### [Records]
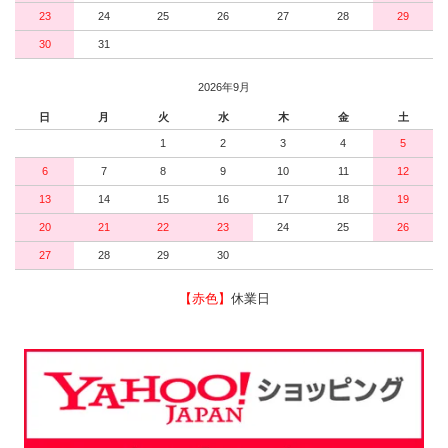
23
24
25
26
27
28
29
30
31
2026年9月
日
月
火
水
木
金
土
1
2
3
4
5
6
7
8
9
10
11
12
13
14
15
16
17
18
19
20
21
22
23
24
25
26
27
28
29
30
【赤色】
休業日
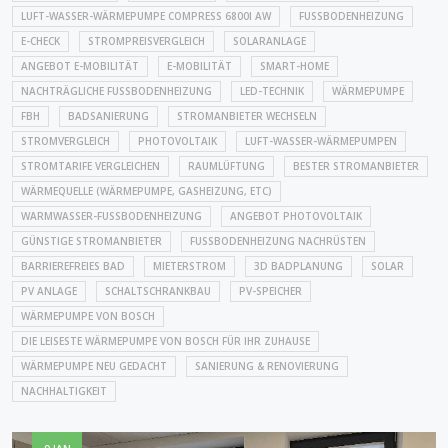
LUFT-WASSER-WÄRMEPUMPE COMPRESS 6800I AW
FUSSBODENHEIZUNG
E-CHECK
STROMPREISVERGLEICH
SOLARANLAGE
ANGEBOT E-MOBILITÄT
E-MOBILITÄT
SMART-HOME
NACHTRÄGLICHE FUSSBODENHEIZUNG
LED-TECHNIK
WÄRMEPUMPE
FBH
BADSANIERUNG
STROMANBIETER WECHSELN
STROMVERGLEICH
PHOTOVOLTAIK
LUFT-WASSER-WÄRMEPUMPEN
STROMTARIFE VERGLEICHEN
RAUMLÜFTUNG
BESTER STROMANBIETER
WÄRMEQUELLE (WÄRMEPUMPE, GASHEIZUNG, ETC)
WARMWASSER-FUSSBODENHEIZUNG
ANGEBOT PHOTOVOLTAIK
GÜNSTIGE STROMANBIETER
FUSSBODENHEIZUNG NACHRÜSTEN
BARRIEREFREIES BAD
MIETERSTROM
3D BADPLANUNG
SOLAR
PV ANLAGE
SCHALTSCHRANKBAU
PV-SPEICHER
WÄRMEPUMPE VON BOSCH
DIE LEISESTE WÄRMEPUMPE VON BOSCH FÜR IHR ZUHAUSE
WÄRMEPUMPE NEU GEDACHT
SANIERUNG & RENOVIERUNG
NACHHALTIGKEIT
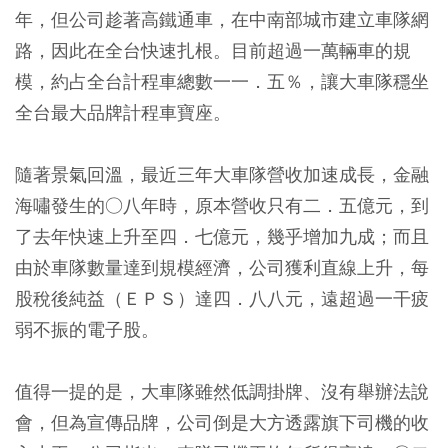
年，但公司趁著高鐵通車，在中南部城市建立車隊網
路，因此在全台快速扎根。目前超過一萬輛車的規
模，約占全台計程車總數一一．五％，讓大車隊穩坐
全台最大品牌計程車寶座。
隨著景氣回溫，最近三年大車隊營收加速成長，金融
海嘯發生的○八年時，原本營收只有二．五億元，到
了去年快速上升至四．七億元，幾乎增加九成；而且
由於車隊數量達到規模經濟，公司獲利直線上升，每
股稅後純益（ＥＰＳ）達四．八八元，遠超過一干疲
弱不振的電子股。
值得一提的是，大車隊雖然低調掛牌、沒有舉辦法說
會，但為宣傳品牌，公司倒是大方透露旗下司機的收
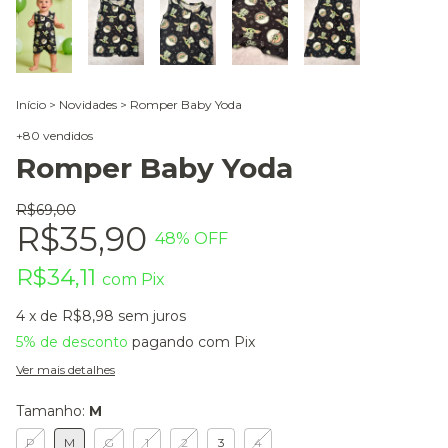
Início
>
Novidades
>
Romper Baby Yoda
+80 vendidos
Romper Baby Yoda
R$69,00
R$35,90
48
% OFF
R$34,11
com
Pix
4
x de
R$8,98
sem juros
5% de desconto
pagando com Pix
Ver mais detalhes
Tamanho:
M
P
M
G
1
2
3
4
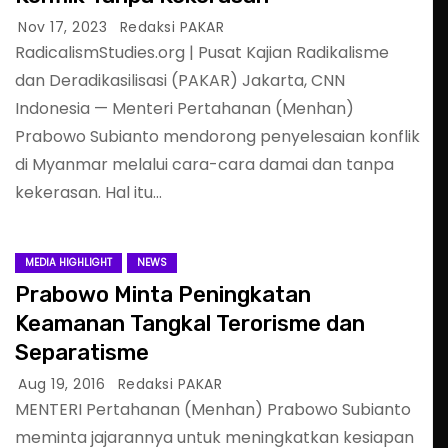
Nov 17, 2023
Redaksi PAKAR
RadicalismStudies.org | Pusat Kajian Radikalisme
dan Deradikasilisasi (PAKAR) Jakarta, CNN
Indonesia — Menteri Pertahanan (Menhan)
Prabowo Subianto mendorong penyelesaian konflik
di Myanmar melalui cara-cara damai dan tanpa
kekerasan. Hal itu…
MEDIA HIGHLIGHT
NEWS
Prabowo Minta Peningkatan
Keamanan Tangkal Terorisme dan
Separatisme
Aug 19, 2016
Redaksi PAKAR
MENTERI Pertahanan (Menhan) Prabowo Subianto
meminta jajarannya untuk meningkatkan kesiapan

### [Work order]
Filter the data above by the word "Menhan" and copy every line that matches.

### [Result below]
Indonesia — Menteri Pertahanan (Menhan)
MENTERI Pertahanan (Menhan) Prabowo Subianto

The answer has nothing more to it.